◆ Records drawn from a dataset
━━━━━━━━━━━━━━━━

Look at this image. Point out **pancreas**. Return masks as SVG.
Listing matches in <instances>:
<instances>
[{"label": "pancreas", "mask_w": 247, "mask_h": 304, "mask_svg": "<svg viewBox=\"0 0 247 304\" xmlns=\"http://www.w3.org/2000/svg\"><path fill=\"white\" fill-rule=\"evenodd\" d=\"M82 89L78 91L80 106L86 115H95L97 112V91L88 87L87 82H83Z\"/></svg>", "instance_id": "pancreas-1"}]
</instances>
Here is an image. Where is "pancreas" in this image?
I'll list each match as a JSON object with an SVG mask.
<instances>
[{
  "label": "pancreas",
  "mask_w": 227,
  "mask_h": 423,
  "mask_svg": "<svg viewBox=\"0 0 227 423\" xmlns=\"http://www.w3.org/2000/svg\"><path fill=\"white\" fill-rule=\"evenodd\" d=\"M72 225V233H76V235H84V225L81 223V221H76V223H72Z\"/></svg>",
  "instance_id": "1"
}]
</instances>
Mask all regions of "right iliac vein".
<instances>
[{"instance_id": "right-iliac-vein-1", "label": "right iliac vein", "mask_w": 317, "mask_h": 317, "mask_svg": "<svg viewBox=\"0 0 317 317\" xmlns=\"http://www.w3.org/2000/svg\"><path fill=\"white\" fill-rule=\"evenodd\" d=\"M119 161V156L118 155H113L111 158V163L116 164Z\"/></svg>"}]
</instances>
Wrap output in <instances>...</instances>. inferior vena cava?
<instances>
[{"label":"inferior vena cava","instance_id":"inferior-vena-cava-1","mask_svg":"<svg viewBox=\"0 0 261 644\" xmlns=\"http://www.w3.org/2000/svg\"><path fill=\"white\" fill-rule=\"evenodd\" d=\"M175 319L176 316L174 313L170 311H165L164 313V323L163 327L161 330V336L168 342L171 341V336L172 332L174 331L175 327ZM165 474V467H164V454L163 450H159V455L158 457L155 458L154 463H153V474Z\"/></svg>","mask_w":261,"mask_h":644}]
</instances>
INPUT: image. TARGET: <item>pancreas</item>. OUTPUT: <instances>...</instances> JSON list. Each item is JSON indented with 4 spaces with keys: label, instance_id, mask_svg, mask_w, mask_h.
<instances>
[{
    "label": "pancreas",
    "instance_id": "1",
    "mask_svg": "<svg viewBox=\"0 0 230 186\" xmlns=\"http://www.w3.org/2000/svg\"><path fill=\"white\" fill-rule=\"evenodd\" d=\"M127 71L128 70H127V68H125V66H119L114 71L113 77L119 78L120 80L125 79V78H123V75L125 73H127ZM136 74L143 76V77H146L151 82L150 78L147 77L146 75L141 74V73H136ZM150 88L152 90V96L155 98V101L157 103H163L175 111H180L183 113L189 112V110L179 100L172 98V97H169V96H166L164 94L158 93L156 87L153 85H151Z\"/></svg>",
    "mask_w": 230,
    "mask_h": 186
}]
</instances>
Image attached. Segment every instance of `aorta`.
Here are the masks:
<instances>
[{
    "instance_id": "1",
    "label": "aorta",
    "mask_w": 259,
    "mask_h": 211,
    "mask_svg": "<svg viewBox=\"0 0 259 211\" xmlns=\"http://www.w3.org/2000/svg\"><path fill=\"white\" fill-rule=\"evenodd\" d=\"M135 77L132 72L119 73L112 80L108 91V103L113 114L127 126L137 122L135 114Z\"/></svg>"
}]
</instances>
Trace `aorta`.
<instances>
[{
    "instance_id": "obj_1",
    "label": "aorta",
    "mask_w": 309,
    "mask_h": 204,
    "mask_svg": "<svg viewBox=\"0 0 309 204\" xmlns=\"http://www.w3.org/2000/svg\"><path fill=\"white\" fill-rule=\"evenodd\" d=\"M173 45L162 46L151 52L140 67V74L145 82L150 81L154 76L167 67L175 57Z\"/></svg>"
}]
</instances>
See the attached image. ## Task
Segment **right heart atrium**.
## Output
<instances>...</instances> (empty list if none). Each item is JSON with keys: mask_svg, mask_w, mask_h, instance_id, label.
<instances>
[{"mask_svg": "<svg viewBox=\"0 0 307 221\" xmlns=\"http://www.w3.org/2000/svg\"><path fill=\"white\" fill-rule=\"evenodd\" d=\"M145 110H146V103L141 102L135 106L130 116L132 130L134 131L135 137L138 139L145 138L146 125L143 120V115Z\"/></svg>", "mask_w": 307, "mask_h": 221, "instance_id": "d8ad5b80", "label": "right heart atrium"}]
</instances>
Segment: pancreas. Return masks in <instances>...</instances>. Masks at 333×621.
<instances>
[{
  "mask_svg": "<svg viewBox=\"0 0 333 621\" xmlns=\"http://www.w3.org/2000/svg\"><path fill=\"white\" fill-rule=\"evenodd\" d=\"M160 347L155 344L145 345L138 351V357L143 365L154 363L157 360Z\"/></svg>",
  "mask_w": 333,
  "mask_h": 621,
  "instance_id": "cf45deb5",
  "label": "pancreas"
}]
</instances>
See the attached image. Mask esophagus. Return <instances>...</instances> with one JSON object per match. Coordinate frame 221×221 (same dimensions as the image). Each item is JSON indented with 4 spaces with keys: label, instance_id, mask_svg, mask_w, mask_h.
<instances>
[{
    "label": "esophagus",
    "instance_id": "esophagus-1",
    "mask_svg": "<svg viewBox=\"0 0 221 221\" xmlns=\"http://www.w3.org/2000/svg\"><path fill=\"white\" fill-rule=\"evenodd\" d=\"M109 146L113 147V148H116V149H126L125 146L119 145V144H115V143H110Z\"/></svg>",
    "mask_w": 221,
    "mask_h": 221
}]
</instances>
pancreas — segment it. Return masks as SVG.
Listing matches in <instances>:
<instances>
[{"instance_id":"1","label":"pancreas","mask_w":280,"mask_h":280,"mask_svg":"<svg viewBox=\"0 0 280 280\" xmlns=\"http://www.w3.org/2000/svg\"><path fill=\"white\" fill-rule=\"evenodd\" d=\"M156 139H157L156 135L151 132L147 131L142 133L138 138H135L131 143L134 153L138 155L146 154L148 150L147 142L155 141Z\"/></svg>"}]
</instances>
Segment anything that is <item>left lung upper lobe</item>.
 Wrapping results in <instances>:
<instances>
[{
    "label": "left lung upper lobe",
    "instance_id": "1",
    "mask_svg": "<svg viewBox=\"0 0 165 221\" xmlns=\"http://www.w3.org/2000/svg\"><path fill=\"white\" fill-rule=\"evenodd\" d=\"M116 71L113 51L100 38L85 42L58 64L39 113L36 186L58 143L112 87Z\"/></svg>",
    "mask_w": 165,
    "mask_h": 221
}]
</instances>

━━━━━━━━━━━━━━━━

◆ WORK INSTRUCTION
Using the entries above, give again each line from the one containing "Segment anything that" through the last line, exactly and only those.

◆ SOLUTION
Segment anything that is <item>left lung upper lobe</item>.
 Wrapping results in <instances>:
<instances>
[{
    "label": "left lung upper lobe",
    "instance_id": "1",
    "mask_svg": "<svg viewBox=\"0 0 165 221\" xmlns=\"http://www.w3.org/2000/svg\"><path fill=\"white\" fill-rule=\"evenodd\" d=\"M116 71L113 51L100 38L85 42L58 64L39 113L36 186L58 143L112 87Z\"/></svg>",
    "mask_w": 165,
    "mask_h": 221
}]
</instances>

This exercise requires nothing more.